Imaginons un instant.

Ayant la presse du Québec comme source première, conscient qu’il y a tout de même un pourcentage de la population d’analphabètes, nous aurions néanmoins une idée du discours et des croyances qui se véhiculent au pays du Saint-Laurent.

Ici, par exemple, prenant prétexte du passage d’une comète, Le Journal des Trois-Rivières remonte au temps du médecin Ambroise Paré, la période où Jacques Cartier et Jean-François de La Roque de Roberval et leur équipage de plusieurs centaines de personnes — 1541-1543 — viennent fonder une colonie française à Cap-Rouge.

Le journal fait sa une de ce propos sur Paré et sa comète.

La comète qui vient de se montrer en plein ciel, rivale du soleil lui-même, appelle notre attention sur ces grands phénomènes célestes et nous invite à l’étude des lois de la nature. Quelle différence avec l’influence psychologique de ces astres mystérieux sur l’imagination de nos pères ! L’arrivée d’une comète ne les invitait pas à l’étude : elle les jetait dans une peur extrême.

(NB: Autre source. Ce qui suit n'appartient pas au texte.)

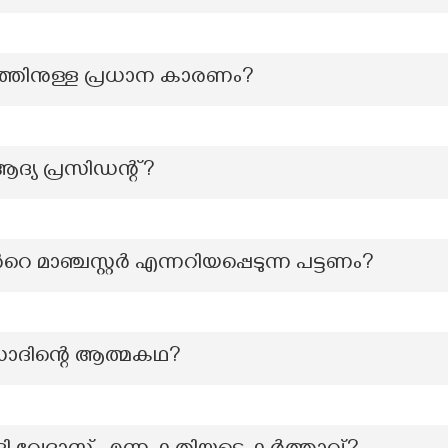
ധത്തിനുള്ള പ്രധാന കാരണം?
ആദ്യ പ്രസിഡന്റ്?
െ മാഞ്ചസ്റ്റർ എന്നറിയപ്പെടുന്ന പട്ടണം?
ദിന്റെ ആത്മകഥ?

 Dans un ouvrage du sixième siècle [assurément seizième plutôt], tout un chapitre leur est consacré par le célèbre chirurgien Ambroise Paré, médecin de Charles IX, comme chacun s’en souvient.

 Voici en quels termes l’auteur parle d’une comète de son siècle, la fameuse comète de 1527 [soit sept ans avant que Cartier arrive à Gaspé prendre possession du Canada au nom du roi de France] :

« L’antiquité, dit-il, n’a rien expérimenté de plus prodigieux en l’air que la comète horrible, de couleur sang, qui apparut le neuvième jour d’octobre 1528 [sic]. Cette comète était si horrible et épouvantable, elle engendrait si grande terreur au vulgaire, qu’il en mourut plusieurs de peur, et que les autres tombèrent malades. Cette étrange comète dura une heure et un quart et commença à se produire du côté du Soleil levant, puis tira vers le midi ; elle paraissait être de longueur excessive, et elle était de couleur de sang ; à son sommet on voyait la figure d’un bras courbé, tenant une grande épée en main, comme s’il eût voulu frapper.

« Au bout de la pointe, il y avait trois étoiles, mais celle qui était directement sur la pointe était plus claire et luisante que les autres. Aux deux côtés des rayons de cette comète, il se voyait un grand nombre de haches, couteaux, épées couleur de sang, parmi lesquels il y avait un grand nombre de faces humaines hideuses, avec les barbes et cheveux hérissés.

« En ce temps, le Turc fit de très grandes et sanglantes incursions sur les chrétiens. Et Charles de Bourbon prit Rome, dont l’histoire est assez connue d’ailleurs. »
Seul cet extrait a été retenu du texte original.